In addition to normal asexual reproduction, some genera such as Chlamydomonas and Dunaliella can go through a temporary phase known as the "palmella stage", in which flagella are absent and the cells divide vegetatively within a common mucilaginous envelope. Algae enter the palmella stage in response to stressful conditions, such as changes in salinity or predation. Additionally, Haematococcus produces resistant stages with thick cell walls, termed akinetes.

Sexual reproduction shows considerable variation in the type and formation of sex cells; it may be isogamous (with two morphologically identical gamete types), anisogamous (with two morphologically distinct gamete types), and oogamous (with larger, nonmotile eggs and smaller motile sperm cells). Members of Chlorophyceae that undergo sexual reproduction have a zygotic life cycle, in which the zygotes are the only diploid stages. Zygotes may have thick and/or spiny cell walls; these are called hypnozygotes and they also function as resting stages.

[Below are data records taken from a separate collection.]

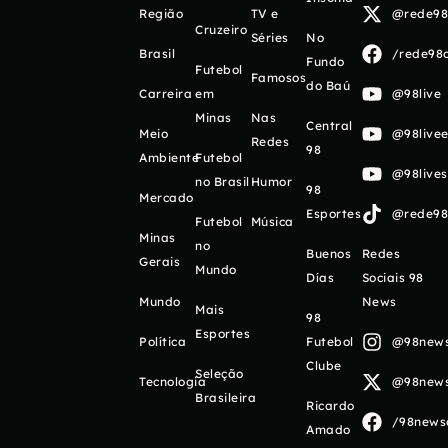
Região
TV e
@rede98o
Cruzeiro
Séries
No
Brasil
/rede98o
Fundo
Futebol
Famosos
do Baú
Carreira
em
@98live
Minas
Nas
Central
Meio
@98livee
Redes
98
Ambiente
Futebol
@98live
no Brasil
Humor
98
Mercado
Esportes
@rede98o
Futebol
Música
Minas
no
Buenos
Redes
Gerais
Mundo
Días
Sociais 98
Mundo
News
Mais
98
Esportes
Política
Futebol
@98newso
Clube
Seleção
Tecnologia
@98newso
Brasileira
Ricardo
/98newso
Amado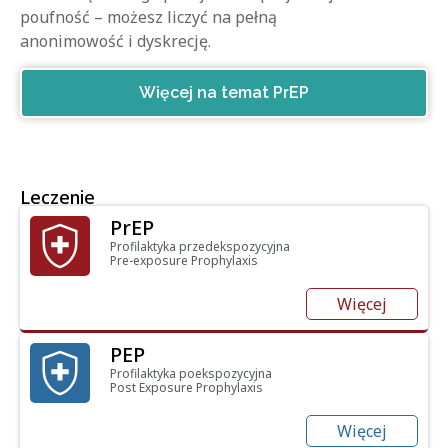
poufność – możesz liczyć na pełną
anonimowość i dyskrecję.
Więcej na temat PrEP
Leczenie
PrEP
Profilaktyka przedekspozycyjna
Pre-exposure Prophylaxis
Więcej
PEP
Profilaktyka poekspozycyjna
Post Exposure Prophylaxis
Więcej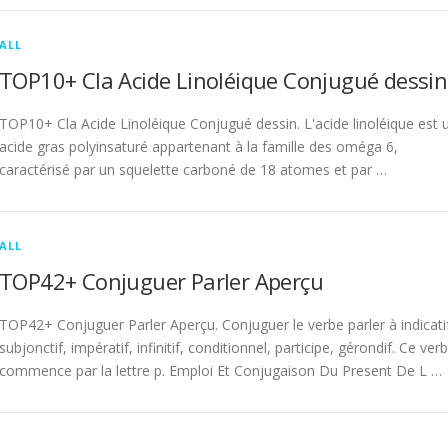
ALL
TOP10+ Cla Acide Linoléique Conjugué dessin
TOP10+ Cla Acide Linoléique Conjugué dessin. L'acide linoléique est 
acide gras polyinsaturé appartenant à la famille des oméga 6,
caractérisé par un squelette carboné de 18 atomes et par …
ALL
TOP42+ Conjuguer Parler Aperçu
TOP42+ Conjuguer Parler Aperçu. Conjuguer le verbe parler à indicati
subjonctif, impératif, infinitif, conditionnel, participe, gérondif. Ce ver
commence par la lettre p. Emploi Et Conjugaison Du Present De L …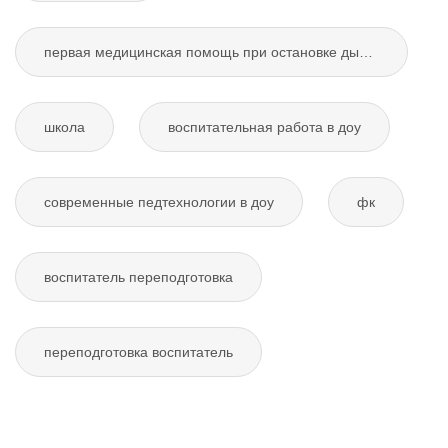
первая медицинская помощь при остановке дыхания
школа
воспитательная работа в доу
современные педтехнологии в доу
фк
воспитатель переподготовка
переподготовка воспитатель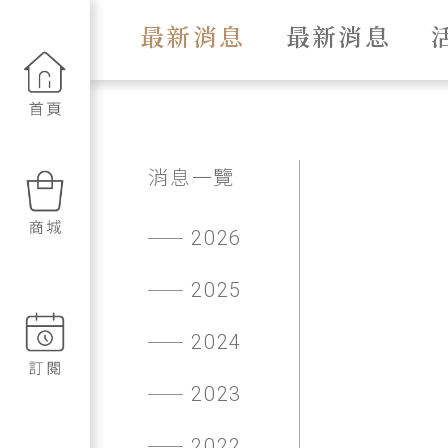
最新消息
最新消息
消息一覽
2026
2025
2024
2023
2022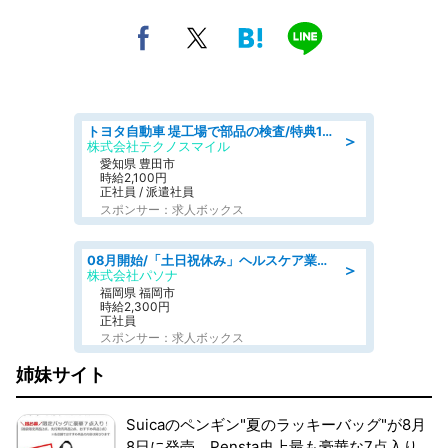
トヨタ自動車 堤工場で部品の検査/特典168万/tutumi
＞
株式会社テクノスマイル
愛知県 豊田市
時給2,100円
正社員 / 派遣社員
スポンサー：求人ボックス
08月開始/「土日祝休み」ヘルスケア業界の産業保健師/高時給/未経験OK/要資格:保健師、正看護師
＞
株式会社パソナ
福岡県 福岡市
時給2,300円
正社員
スポンサー：求人ボックス
姉妹サイト
Suicaのペンギン"夏のラッキーバッグ"が8月
8日に発売。Pensta史上最も豪華な7点入り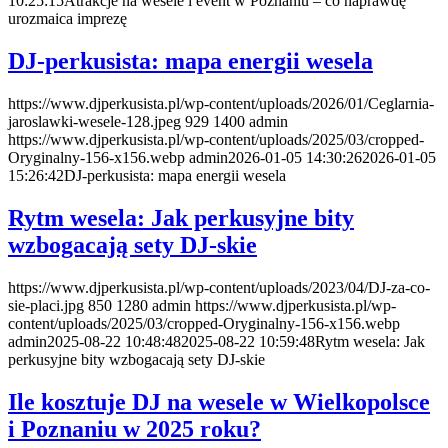
10:25:15
Atrakcje na wesele i event w Poznaniu – co naprawdę
urozmaica imprezę
DJ-perkusista: mapa energii wesela
https://www.djperkusista.pl/wp-content/uploads/2026/01/Ceglarnia-
jaroslawki-wesele-128.jpeg
929
1400
admin
https://www.djperkusista.pl/wp-content/uploads/2025/03/cropped-
Oryginalny-156-x156.webp
admin
2026-01-05 14:30:26
2026-01-05
15:26:42
DJ-perkusista: mapa energii wesela
Rytm wesela: Jak perkusyjne bity
wzbogacają sety DJ-skie
https://www.djperkusista.pl/wp-content/uploads/2023/04/DJ-za-co-
sie-placi.jpg
850
1280
admin
https://www.djperkusista.pl/wp-
content/uploads/2025/03/cropped-Oryginalny-156-x156.webp
admin
2025-08-22 10:48:48
2025-08-22 10:59:48
Rytm wesela: Jak
perkusyjne bity wzbogacają sety DJ-skie
Ile kosztuje DJ na wesele w Wielkopolsce
i Poznaniu w 2025 roku?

They share many similarities with higher plants, including the presence of asymmetrical flagellated cells, the breakdown of the nuclear envelope at mitosis, and the presence of phytochromes, flavonoids, and the chemical precursors to the cuticle. However, unlike higher plants they do not go through a multicellular alternation of generations.

==Taxonomy==
The current taxonomy of algae is based on molecular phylogenetics. Older classifications are simpler and more morphologically aligned; however, these classifications are recognized as artificial due to the extensive morphological convergence present within the class (and more broadly within algae). In even older, historical classifications, the term Chlorophyceae is sometimes used to apply to all the green algae except the Charales, and the internal division is considerably different.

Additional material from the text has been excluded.